AirCraft Casualty Emotional Support Services
- Abbreviation: ACCESS
- Formation: 1996
- Founder: Gail Weinstein & other family members
- Type: Nonprofit organization
- Legal status: 501(c)(3) organization
- Purpose: Emotional support and assistance to families who have lost loved ones in aircraft-related accidents
- Headquarters: New York, United States
- Region served: International
- Website: www.accesshelp.org

= AirCraft Casualty Emotional Support Services =

AirCraft Casualty Emotional Support Services ("ACCESS") is an American nonprofit support group based in New York City that helps surviving family members of aircraft crash victims.

== History ==
The organization was created by Heidi Snow, then fiancee of French hockey player Michel Breistroff, who died in the TWA Flight 800 disaster.
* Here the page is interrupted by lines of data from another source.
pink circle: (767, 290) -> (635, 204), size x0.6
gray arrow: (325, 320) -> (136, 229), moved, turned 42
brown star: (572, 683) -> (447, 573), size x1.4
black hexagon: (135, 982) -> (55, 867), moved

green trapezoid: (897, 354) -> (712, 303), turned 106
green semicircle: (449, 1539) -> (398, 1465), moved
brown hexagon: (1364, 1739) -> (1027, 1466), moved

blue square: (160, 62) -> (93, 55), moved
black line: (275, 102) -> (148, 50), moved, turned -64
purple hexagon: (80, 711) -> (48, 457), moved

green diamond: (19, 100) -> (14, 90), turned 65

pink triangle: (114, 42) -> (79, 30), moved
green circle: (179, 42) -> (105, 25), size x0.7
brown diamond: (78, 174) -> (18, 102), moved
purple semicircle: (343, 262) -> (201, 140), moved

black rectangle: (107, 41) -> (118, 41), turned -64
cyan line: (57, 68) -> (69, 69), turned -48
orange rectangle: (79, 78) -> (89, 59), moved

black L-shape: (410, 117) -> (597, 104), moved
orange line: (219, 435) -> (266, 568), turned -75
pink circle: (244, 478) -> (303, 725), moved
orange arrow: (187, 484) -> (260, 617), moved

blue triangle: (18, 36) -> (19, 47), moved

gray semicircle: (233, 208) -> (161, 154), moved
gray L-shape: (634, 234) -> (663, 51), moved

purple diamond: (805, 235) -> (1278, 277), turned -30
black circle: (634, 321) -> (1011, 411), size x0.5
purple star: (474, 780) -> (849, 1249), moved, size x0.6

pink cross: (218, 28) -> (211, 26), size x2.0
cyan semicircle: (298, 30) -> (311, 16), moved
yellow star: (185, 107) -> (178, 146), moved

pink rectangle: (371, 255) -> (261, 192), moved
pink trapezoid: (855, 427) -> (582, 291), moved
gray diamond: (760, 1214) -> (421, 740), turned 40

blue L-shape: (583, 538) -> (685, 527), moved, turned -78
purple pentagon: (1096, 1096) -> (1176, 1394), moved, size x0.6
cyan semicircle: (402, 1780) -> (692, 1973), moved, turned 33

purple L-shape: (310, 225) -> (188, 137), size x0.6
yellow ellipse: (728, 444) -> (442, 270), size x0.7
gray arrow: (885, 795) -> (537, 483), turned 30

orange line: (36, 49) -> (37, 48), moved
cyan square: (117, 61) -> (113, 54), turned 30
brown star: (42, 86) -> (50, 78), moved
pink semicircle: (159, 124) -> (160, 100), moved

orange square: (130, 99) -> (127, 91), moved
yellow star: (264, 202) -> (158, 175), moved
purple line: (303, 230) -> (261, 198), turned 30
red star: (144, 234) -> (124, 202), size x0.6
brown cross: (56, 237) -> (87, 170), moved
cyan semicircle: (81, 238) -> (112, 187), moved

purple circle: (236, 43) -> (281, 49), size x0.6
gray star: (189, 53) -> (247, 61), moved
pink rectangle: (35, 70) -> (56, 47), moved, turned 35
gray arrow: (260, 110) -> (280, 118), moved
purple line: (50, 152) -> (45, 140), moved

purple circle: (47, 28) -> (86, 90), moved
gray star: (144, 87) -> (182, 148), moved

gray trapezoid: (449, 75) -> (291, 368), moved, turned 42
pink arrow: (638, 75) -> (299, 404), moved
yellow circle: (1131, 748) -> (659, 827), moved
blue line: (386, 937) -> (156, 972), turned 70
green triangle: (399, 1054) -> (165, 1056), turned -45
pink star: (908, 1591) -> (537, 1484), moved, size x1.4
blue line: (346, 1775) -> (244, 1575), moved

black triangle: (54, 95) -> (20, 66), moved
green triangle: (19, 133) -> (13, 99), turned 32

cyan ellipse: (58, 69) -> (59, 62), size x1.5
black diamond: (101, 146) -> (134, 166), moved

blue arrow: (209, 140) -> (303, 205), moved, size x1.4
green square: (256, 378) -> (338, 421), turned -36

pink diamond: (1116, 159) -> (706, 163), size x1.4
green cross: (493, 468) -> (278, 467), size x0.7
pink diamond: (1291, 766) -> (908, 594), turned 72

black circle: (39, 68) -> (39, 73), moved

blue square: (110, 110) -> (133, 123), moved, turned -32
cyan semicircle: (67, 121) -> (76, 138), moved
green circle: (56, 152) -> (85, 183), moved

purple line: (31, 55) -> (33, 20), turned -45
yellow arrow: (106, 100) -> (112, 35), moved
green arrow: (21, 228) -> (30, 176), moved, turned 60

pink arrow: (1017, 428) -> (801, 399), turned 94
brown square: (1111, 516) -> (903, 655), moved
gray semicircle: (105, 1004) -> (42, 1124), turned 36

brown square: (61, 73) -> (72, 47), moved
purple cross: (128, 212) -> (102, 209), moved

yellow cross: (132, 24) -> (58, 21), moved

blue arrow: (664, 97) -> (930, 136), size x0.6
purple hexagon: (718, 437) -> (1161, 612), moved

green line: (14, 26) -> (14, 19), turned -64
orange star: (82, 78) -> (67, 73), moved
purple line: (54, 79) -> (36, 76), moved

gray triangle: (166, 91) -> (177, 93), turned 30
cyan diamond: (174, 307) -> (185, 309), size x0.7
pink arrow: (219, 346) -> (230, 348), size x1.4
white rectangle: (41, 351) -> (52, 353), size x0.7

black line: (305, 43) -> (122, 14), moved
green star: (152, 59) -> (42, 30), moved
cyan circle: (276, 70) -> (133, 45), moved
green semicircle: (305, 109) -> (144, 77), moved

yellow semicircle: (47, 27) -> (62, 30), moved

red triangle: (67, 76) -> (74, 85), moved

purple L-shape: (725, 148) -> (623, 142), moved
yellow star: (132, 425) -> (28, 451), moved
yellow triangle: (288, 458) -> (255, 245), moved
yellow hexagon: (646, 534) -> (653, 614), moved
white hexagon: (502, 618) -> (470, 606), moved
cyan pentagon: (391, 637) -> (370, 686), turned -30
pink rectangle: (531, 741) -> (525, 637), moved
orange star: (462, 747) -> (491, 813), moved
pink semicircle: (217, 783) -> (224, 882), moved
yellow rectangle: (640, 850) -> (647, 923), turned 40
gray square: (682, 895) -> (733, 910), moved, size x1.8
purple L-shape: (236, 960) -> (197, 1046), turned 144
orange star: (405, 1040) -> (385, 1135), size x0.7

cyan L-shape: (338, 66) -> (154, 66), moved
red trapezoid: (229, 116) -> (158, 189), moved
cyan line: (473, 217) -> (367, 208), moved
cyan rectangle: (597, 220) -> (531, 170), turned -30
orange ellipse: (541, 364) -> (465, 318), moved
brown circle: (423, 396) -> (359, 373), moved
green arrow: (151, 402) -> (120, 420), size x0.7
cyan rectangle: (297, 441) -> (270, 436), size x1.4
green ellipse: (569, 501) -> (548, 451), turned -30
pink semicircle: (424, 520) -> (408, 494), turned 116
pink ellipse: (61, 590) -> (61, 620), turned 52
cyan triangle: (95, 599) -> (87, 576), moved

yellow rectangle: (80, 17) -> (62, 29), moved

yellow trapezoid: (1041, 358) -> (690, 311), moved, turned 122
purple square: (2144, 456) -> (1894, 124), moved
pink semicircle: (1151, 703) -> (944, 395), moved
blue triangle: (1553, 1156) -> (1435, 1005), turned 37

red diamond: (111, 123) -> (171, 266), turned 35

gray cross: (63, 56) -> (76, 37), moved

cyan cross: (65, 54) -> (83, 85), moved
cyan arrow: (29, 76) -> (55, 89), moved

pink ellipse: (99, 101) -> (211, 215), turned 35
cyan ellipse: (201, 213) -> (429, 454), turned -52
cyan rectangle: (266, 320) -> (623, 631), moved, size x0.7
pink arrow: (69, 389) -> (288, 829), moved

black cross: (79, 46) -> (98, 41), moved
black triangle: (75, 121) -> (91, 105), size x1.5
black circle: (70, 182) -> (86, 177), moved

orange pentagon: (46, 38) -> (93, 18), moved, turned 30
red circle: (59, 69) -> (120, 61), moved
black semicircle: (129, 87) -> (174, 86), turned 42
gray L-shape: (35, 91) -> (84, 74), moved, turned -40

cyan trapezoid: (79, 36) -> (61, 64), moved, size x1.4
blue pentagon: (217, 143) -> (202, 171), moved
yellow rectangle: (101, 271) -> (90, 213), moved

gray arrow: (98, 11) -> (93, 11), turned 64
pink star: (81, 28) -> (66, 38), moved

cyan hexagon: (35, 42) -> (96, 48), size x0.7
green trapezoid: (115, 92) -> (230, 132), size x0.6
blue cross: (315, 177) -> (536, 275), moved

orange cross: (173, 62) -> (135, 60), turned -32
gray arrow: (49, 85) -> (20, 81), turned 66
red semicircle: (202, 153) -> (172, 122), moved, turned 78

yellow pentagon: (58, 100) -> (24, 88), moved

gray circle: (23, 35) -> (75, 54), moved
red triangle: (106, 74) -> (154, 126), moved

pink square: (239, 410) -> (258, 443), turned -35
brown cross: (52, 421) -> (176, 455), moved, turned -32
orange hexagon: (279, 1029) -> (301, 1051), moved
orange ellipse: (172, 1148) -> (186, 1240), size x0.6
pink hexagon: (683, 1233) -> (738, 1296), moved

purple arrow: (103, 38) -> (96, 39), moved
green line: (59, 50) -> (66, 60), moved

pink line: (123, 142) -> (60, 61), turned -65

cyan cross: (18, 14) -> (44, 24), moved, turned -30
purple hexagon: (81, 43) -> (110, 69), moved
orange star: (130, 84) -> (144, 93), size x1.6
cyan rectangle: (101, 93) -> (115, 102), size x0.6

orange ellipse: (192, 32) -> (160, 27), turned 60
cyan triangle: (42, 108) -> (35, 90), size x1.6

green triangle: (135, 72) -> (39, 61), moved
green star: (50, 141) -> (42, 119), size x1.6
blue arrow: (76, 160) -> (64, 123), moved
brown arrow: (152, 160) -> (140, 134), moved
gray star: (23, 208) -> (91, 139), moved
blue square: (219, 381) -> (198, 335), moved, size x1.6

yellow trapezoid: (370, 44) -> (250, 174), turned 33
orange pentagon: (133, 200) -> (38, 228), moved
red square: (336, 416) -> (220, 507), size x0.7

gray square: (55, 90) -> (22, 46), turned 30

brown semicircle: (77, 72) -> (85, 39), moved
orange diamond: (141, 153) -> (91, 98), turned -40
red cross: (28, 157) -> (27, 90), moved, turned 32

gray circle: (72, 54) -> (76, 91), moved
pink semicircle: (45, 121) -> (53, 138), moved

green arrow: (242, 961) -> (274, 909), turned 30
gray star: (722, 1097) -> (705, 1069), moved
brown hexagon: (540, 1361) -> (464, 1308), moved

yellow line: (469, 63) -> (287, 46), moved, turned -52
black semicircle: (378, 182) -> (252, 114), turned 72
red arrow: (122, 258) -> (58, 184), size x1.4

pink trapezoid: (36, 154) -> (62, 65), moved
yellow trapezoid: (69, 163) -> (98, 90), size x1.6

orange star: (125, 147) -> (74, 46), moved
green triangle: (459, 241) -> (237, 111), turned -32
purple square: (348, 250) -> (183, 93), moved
The American Red Cross provided services for two weeks, after which survivors were left to arrange support on their own. Snow contacted Rudolph Giuliani, then Mayor of New York City, who in turn suggested that she contact families of victims of an earlier crash, Pan Am Flight 103. After organizing the nonprofit, she arranged meetings between these families and those of victims of other major aviation disasters, including 9/11. The nonprofit also conducts sensitivity and support training for airlines and other companies that regularly deal with bereaving families and survivors.